▶ [Stored entries]
*** Begin section ***

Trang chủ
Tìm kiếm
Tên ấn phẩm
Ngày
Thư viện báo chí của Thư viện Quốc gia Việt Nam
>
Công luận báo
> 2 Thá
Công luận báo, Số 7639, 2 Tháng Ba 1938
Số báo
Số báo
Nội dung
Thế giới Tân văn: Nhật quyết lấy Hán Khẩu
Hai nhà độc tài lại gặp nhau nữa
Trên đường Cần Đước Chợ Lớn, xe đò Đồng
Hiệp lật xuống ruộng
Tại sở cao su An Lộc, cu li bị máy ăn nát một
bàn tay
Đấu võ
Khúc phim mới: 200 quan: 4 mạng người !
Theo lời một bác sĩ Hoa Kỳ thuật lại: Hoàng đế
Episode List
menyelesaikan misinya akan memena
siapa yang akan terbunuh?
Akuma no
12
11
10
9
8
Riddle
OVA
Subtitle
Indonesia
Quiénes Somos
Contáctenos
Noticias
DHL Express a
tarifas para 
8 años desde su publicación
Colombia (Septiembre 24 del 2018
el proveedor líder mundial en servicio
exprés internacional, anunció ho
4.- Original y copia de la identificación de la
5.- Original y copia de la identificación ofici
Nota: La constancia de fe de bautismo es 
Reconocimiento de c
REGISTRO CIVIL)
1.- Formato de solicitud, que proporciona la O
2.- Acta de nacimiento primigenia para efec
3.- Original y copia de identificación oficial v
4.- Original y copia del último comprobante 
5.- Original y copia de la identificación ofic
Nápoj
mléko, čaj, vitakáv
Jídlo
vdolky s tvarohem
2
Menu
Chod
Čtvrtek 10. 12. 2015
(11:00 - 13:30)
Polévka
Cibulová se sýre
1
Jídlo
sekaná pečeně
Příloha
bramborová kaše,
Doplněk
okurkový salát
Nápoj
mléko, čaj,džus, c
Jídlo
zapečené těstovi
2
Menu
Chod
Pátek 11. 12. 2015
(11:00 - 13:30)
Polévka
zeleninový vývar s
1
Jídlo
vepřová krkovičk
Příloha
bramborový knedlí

*** End section ***

▶ [TASK GOAL]
Check the data for the word "copia" and pull out the lines that have it.

▶ [EXERCISE SOLUTION]
4.- Original y copia de la identificación de la
5.- Original y copia de la identificación ofici
3.- Original y copia de identificación oficial v
4.- Original y copia del último comprobante 
5.- Original y copia de la identificación ofic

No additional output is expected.